Not only is instrumentation improving, but test designs have also become more sophisticated. In the past, a vehicle would often be tested with one crash-test dummy in it. Now, it is required that there be a crash-test dummy in every occupant location in a vehicle.

Officials said another significant change is the adoption of new and current injury criteria in order to make assessments more accurate and to achieve greater resolution in inferring what injuries would result and how. A further way that test design has evolved is by the introduction of new methodologies to analyze the motion of seats and floors.
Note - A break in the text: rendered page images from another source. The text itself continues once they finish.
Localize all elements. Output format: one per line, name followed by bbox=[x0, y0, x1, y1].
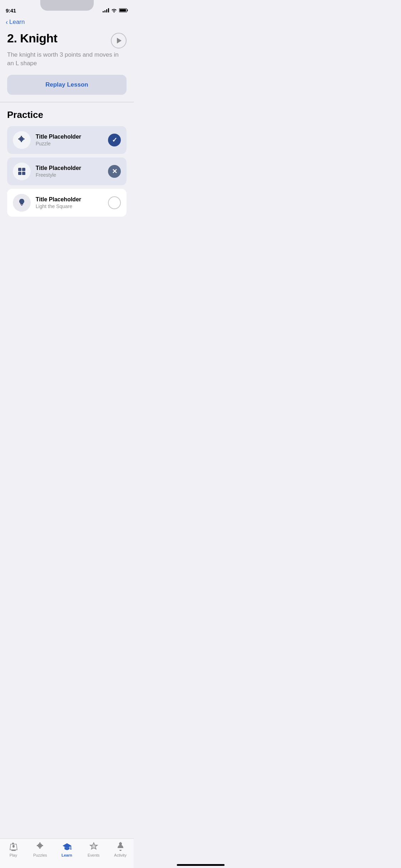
section-divider bbox=[0, 102, 134, 102]
freestyle-item-subtitle: Freestyle bbox=[36, 172, 103, 178]
replay-lesson-button[interactable]: Replay Lesson bbox=[7, 75, 127, 95]
freestyle-icon-wrap bbox=[13, 162, 31, 180]
back-chevron-icon: ‹ bbox=[6, 19, 8, 25]
light-square-item-title: Title Placeholder bbox=[36, 196, 103, 203]
puzzle-item-title: Title Placeholder bbox=[36, 134, 103, 140]
light-square-item-subtitle: Light the Square bbox=[36, 203, 103, 209]
play-button[interactable] bbox=[111, 33, 127, 48]
status-icons bbox=[103, 8, 128, 12]
checkmark-icon: ✓ bbox=[112, 136, 117, 144]
svg-rect-4 bbox=[22, 168, 25, 171]
signal-icon bbox=[103, 8, 109, 12]
svg-rect-1 bbox=[127, 10, 128, 11]
wifi-icon bbox=[111, 8, 117, 12]
lesson-description: The knight is worth 3 points and moves i… bbox=[7, 51, 127, 68]
practice-item-freestyle[interactable]: Title Placeholder Freestyle ✕ bbox=[7, 157, 127, 185]
practice-item-light-square[interactable]: Title Placeholder Light the Square bbox=[7, 189, 127, 217]
main-content: 2. Knight The knight is worth 3 points a… bbox=[0, 27, 134, 217]
notch bbox=[40, 0, 94, 11]
freestyle-item-text: Title Placeholder Freestyle bbox=[36, 165, 103, 178]
status-time: 9:41 bbox=[6, 7, 16, 14]
lesson-header: 2. Knight bbox=[7, 31, 127, 48]
puzzle-item-subtitle: Puzzle bbox=[36, 141, 103, 146]
back-nav[interactable]: ‹ Learn bbox=[0, 16, 134, 27]
battery-icon bbox=[119, 8, 128, 12]
freestyle-item-status: ✕ bbox=[108, 165, 121, 178]
light-square-item-status bbox=[108, 196, 121, 209]
back-label: Learn bbox=[9, 19, 25, 26]
light-square-item-text: Title Placeholder Light the Square bbox=[36, 196, 103, 209]
freestyle-item-title: Title Placeholder bbox=[36, 165, 103, 171]
svg-rect-5 bbox=[18, 172, 21, 175]
lesson-title: 2. Knight bbox=[7, 31, 57, 45]
lightbulb-icon bbox=[17, 198, 27, 208]
x-icon: ✕ bbox=[112, 167, 117, 175]
practice-list: Title Placeholder Puzzle ✓ Title Placeho… bbox=[7, 126, 127, 217]
practice-item-puzzle[interactable]: Title Placeholder Puzzle ✓ bbox=[7, 126, 127, 154]
svg-rect-2 bbox=[120, 9, 126, 12]
puzzle-icon bbox=[17, 135, 27, 145]
puzzle-icon-wrap bbox=[13, 131, 31, 149]
puzzle-item-status: ✓ bbox=[108, 134, 121, 146]
practice-section-title: Practice bbox=[7, 109, 127, 120]
svg-rect-6 bbox=[22, 172, 25, 175]
lightbulb-icon-wrap bbox=[13, 194, 31, 212]
freestyle-icon bbox=[17, 166, 27, 176]
svg-rect-3 bbox=[18, 168, 21, 171]
puzzle-item-text: Title Placeholder Puzzle bbox=[36, 134, 103, 146]
play-triangle-icon bbox=[117, 38, 122, 43]
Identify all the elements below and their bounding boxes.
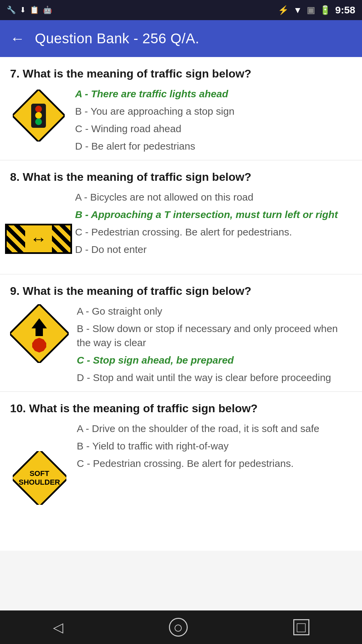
answer-8-a: A - Bicycles are not allowed on this roa… bbox=[75, 190, 352, 204]
stop-ahead-sign bbox=[10, 304, 69, 363]
question-10-answers: A - Drive on the shoulder of the road, i… bbox=[77, 422, 352, 471]
calendar-icon: 📋 bbox=[30, 6, 39, 14]
wifi-icon: ▼ bbox=[293, 5, 302, 15]
signal-icon: ▣ bbox=[307, 5, 315, 15]
download-icon: ⬇ bbox=[20, 6, 26, 14]
question-7-body: A - There are traffic lights ahead B - Y… bbox=[10, 87, 352, 153]
answer-10-c: C - Pedestrian crossing. Be alert for pe… bbox=[77, 457, 352, 471]
nav-bar: ◁ ○ □ bbox=[0, 610, 362, 644]
answer-7-b: B - You are approaching a stop sign bbox=[75, 104, 352, 118]
question-7-title: 7. What is the meaning of traffic sign b… bbox=[10, 67, 352, 80]
time-display: 9:58 bbox=[335, 4, 355, 16]
answer-10-a: A - Drive on the shoulder of the road, i… bbox=[77, 422, 352, 436]
question-10: 10. What is the meaning of traffic sign … bbox=[0, 392, 362, 514]
question-9-answers: A - Go straight only B - Slow down or st… bbox=[77, 304, 352, 385]
soft-shoulder-sign: SOFTSHOULDER bbox=[10, 448, 69, 507]
answer-8-b: B - Approaching a T intersection, must t… bbox=[75, 208, 352, 222]
question-8: 8. What is the meaning of traffic sign b… bbox=[0, 160, 362, 274]
answer-8-d: D - Do not enter bbox=[75, 243, 352, 257]
answer-8-c: C - Pedestrian crossing. Be alert for pe… bbox=[75, 225, 352, 239]
battery-icon: 🔋 bbox=[320, 5, 330, 15]
question-7-answers: A - There are traffic lights ahead B - Y… bbox=[75, 87, 352, 153]
status-icons-left: 🔧 ⬇ 📋 🤖 bbox=[7, 6, 52, 14]
wrench-icon: 🔧 bbox=[7, 6, 16, 14]
answer-7-a: A - There are traffic lights ahead bbox=[75, 87, 352, 101]
app-bar-title: Question Bank - 256 Q/A. bbox=[35, 31, 199, 47]
question-8-body: ↔ A - Bicycles are not allowed on this r… bbox=[10, 190, 352, 267]
answer-9-c: C - Stop sign ahead, be prepared bbox=[77, 353, 352, 367]
nav-home-button[interactable]: ○ bbox=[169, 618, 188, 637]
traffic-light-sign bbox=[10, 87, 67, 144]
back-button[interactable]: ← bbox=[10, 30, 25, 47]
question-9: 9. What is the meaning of traffic sign b… bbox=[0, 274, 362, 392]
t-intersection-sign: ↔ bbox=[10, 210, 67, 267]
answer-10-b: B - Yield to traffic with right-of-way bbox=[77, 439, 352, 453]
svg-point-3 bbox=[35, 112, 42, 119]
question-8-title: 8. What is the meaning of traffic sign b… bbox=[10, 170, 352, 183]
answer-7-c: C - Winding road ahead bbox=[75, 122, 352, 136]
question-8-answers: A - Bicycles are not allowed on this roa… bbox=[75, 190, 352, 257]
status-icons-right: ⚡ ▼ ▣ 🔋 9:58 bbox=[278, 4, 355, 16]
status-bar: 🔧 ⬇ 📋 🤖 ⚡ ▼ ▣ 🔋 9:58 bbox=[0, 0, 362, 20]
question-7: 7. What is the meaning of traffic sign b… bbox=[0, 57, 362, 160]
app-bar: ← Question Bank - 256 Q/A. bbox=[0, 20, 362, 57]
android-icon: 🤖 bbox=[43, 6, 52, 14]
bluetooth-icon: ⚡ bbox=[278, 5, 289, 15]
svg-point-4 bbox=[35, 118, 42, 125]
question-9-title: 9. What is the meaning of traffic sign b… bbox=[10, 284, 352, 298]
answer-9-d: D - Stop and wait until the way is clear… bbox=[77, 371, 352, 385]
question-10-title: 10. What is the meaning of traffic sign … bbox=[10, 402, 352, 415]
nav-back-button[interactable]: ◁ bbox=[53, 620, 63, 635]
answer-7-d: D - Be alert for pedestrians bbox=[75, 139, 352, 153]
answer-9-b: B - Slow down or stop if necessary and o… bbox=[77, 322, 352, 350]
answer-9-a: A - Go straight only bbox=[77, 304, 352, 318]
content-area: 7. What is the meaning of traffic sign b… bbox=[0, 57, 362, 551]
question-10-body: SOFTSHOULDER A - Drive on the shoulder o… bbox=[10, 422, 352, 507]
nav-recent-button[interactable]: □ bbox=[293, 619, 309, 635]
svg-point-2 bbox=[35, 106, 42, 112]
question-9-body: A - Go straight only B - Slow down or st… bbox=[10, 304, 352, 385]
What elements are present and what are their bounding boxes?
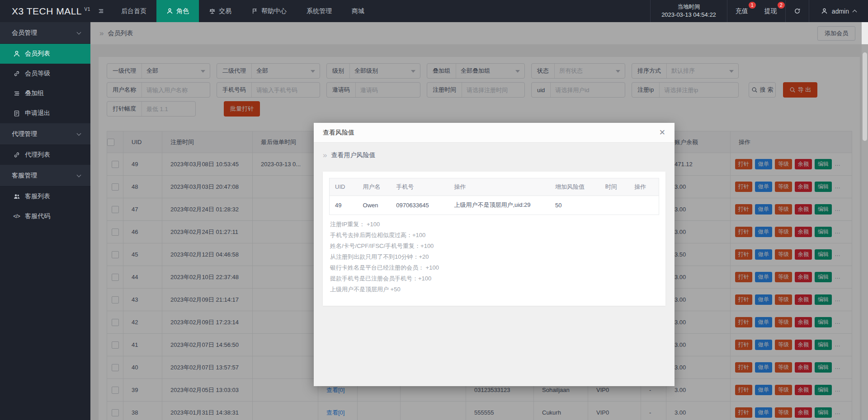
withdraw-button[interactable]: 提现 2: [756, 0, 785, 22]
modal-breadcrumb: » 查看用户风险值: [314, 143, 675, 160]
risk-cell-phone: 0970633645: [391, 196, 448, 215]
person-icon: [13, 50, 20, 57]
risk-data-row: 49 Owen 0970633645 上级用户不是顶层用户,uid:29 50: [330, 196, 659, 215]
navbar-right: 当地时间 2023-03-13 04:54:22 充值 1 提现 2 admin: [650, 0, 868, 22]
nav-item-trade[interactable]: 交易: [199, 0, 241, 22]
sidebar-item-member-level[interactable]: 会员等级: [0, 64, 90, 84]
people-icon: [13, 193, 20, 200]
sidebar-item-stack-group[interactable]: 叠加组: [0, 84, 90, 103]
sidebar-item-agent-list[interactable]: 代理列表: [0, 145, 90, 165]
modal-header: 查看风险值 ✕: [314, 123, 675, 143]
risk-cell-time: [600, 196, 629, 215]
nav-item-role[interactable]: 角色: [156, 0, 199, 22]
chevron-down-icon: [77, 131, 81, 135]
withdraw-badge: 2: [778, 2, 785, 9]
risk-rule-line: 银行卡姓名是平台已经注册的会员： +100: [330, 262, 659, 273]
risk-header-row: UID 用户名 手机号 操作 增加风险值 时间 操作: [330, 178, 659, 196]
scales-icon: [209, 8, 216, 14]
risk-rule-line: 提款手机号是已注册会员手机号：+100: [330, 273, 659, 284]
person-icon: [166, 8, 173, 14]
recharge-badge: 1: [749, 2, 756, 9]
hamburger-icon: [98, 8, 104, 14]
top-navbar: X3 TECH MALL V1 后台首页 角色 交易 帮助中心 系统管理 商城 …: [0, 0, 868, 22]
refresh-icon: [794, 8, 801, 14]
chevron-up-icon: [853, 10, 857, 14]
sidebar: 会员管理 会员列表 会员等级 叠加组 申请退出 代理管理 代理列表 客服管理 客…: [0, 22, 90, 420]
code-icon: </>: [13, 213, 20, 219]
nav-item-system[interactable]: 系统管理: [297, 0, 342, 22]
risk-cell-username: Owen: [358, 196, 391, 215]
risk-cell-uid: 49: [330, 196, 358, 215]
risk-cell-operation: 上级用户不是顶层用户,uid:29: [448, 196, 550, 215]
scrollbar-track[interactable]: [862, 22, 868, 420]
risk-rule-line: 手机号去掉后两位相似度过高：+100: [330, 230, 659, 241]
recharge-button[interactable]: 充值 1: [727, 0, 756, 22]
link-icon: [13, 151, 20, 159]
chevron-down-icon: [77, 173, 81, 177]
close-icon[interactable]: ✕: [659, 129, 665, 136]
nav-item-mall[interactable]: 商城: [342, 0, 374, 22]
nav-item-dashboard[interactable]: 后台首页: [111, 0, 156, 22]
risk-rules-list: 注册IP重复： +100 手机号去掉后两位相似度过高：+100 姓名/卡号/CP…: [329, 219, 659, 295]
list-icon: [13, 90, 20, 97]
app-logo: X3 TECH MALL V1: [0, 6, 90, 17]
risk-table: UID 用户名 手机号 操作 增加风险值 时间 操作 49 Owen 09706…: [330, 178, 659, 215]
modal-title: 查看风险值: [323, 129, 354, 137]
risk-rule-line: 姓名/卡号/CPF/IFSC/手机号重复：+100: [330, 241, 659, 252]
clipboard-icon: [13, 110, 20, 117]
refresh-button[interactable]: [786, 0, 809, 22]
risk-value-modal: 查看风险值 ✕ » 查看用户风险值 UID 用户名 手机号 操作 增加风险值: [314, 123, 675, 386]
sidebar-group-support-management[interactable]: 客服管理: [0, 165, 90, 187]
risk-card: UID 用户名 手机号 操作 增加风险值 时间 操作 49 Owen 09706…: [323, 172, 665, 306]
nav-item-help-center[interactable]: 帮助中心: [241, 0, 297, 22]
risk-rule-line: 从注册到出款只用了不到10分钟：+20: [330, 252, 659, 262]
sidebar-group-member-management[interactable]: 会员管理: [0, 22, 90, 44]
user-menu[interactable]: admin: [809, 0, 868, 22]
chevron-down-icon: [77, 30, 81, 34]
scrollbar-cap: [862, 22, 868, 44]
risk-cell-risk-added: 50: [550, 196, 600, 215]
risk-cell-op: [629, 196, 659, 215]
risk-rule-line: 上级用户不是顶层用户 +50: [330, 284, 659, 295]
sidebar-item-support-list[interactable]: 客服列表: [0, 187, 90, 206]
sidebar-item-member-list[interactable]: 会员列表: [0, 44, 90, 64]
person-icon: [821, 8, 828, 14]
local-time: 当地时间 2023-03-13 04:54:22: [651, 3, 727, 19]
risk-rule-line: 注册IP重复： +100: [330, 219, 659, 230]
link-icon: [13, 70, 20, 77]
sidebar-item-exit-request[interactable]: 申请退出: [0, 103, 90, 123]
sidebar-toggle-button[interactable]: [90, 0, 111, 22]
sidebar-item-support-code[interactable]: </> 客服代码: [0, 206, 90, 226]
scrollbar-thumb[interactable]: [863, 52, 867, 141]
sidebar-group-agent-management[interactable]: 代理管理: [0, 123, 90, 145]
flag-icon: [251, 8, 258, 14]
breadcrumb-icon: »: [323, 151, 327, 160]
The current war-time environment has caused testing specifications to grow and timelines to shrink. The Army has been responding to urgent materiel releases.

The Army is looking at the structural response of the vehicle and the survivability of its occupants.

For every vehicle or piece of equipment tested, researchers analyze the blast's effect on communications, mobility, firepower and mission success.

Because analysis demands so much more than merely capturing data, a holistic vantage point is vital, officials said. The testing enables researchers to provide this context to evaluators, program managers and vehicle designers.